What you will do
If a line in the entries below includes "waardoor", pick it out and copy it.

(Extracted page text data)
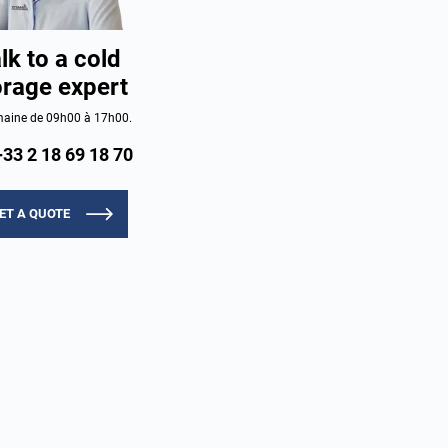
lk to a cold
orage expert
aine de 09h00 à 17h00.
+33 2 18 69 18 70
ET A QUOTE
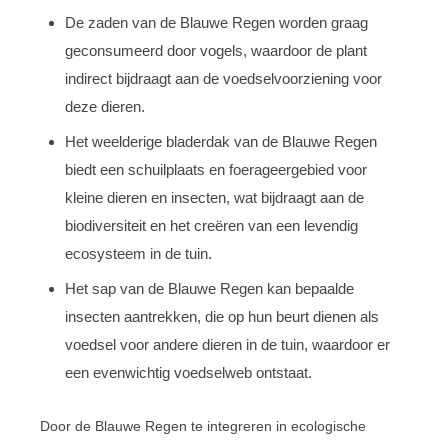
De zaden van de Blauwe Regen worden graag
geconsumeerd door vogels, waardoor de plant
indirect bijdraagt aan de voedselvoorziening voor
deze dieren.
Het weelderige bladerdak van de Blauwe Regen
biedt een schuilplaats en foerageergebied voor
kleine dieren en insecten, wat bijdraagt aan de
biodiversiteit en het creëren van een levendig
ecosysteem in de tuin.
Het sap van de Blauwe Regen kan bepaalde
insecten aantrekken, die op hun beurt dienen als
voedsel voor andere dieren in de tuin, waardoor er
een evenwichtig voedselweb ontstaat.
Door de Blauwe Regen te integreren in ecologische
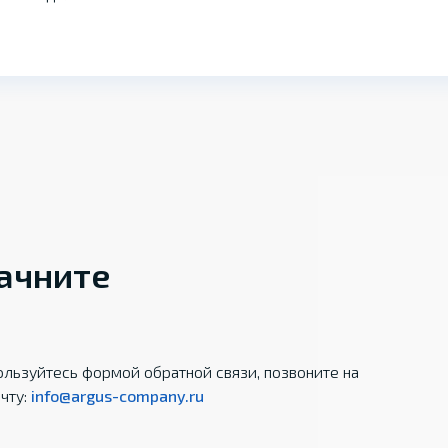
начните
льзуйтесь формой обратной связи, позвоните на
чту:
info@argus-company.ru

Answer box
geconsumeerd door vogels, waardoor de plant
voedsel voor andere dieren in de tuin, waardoor er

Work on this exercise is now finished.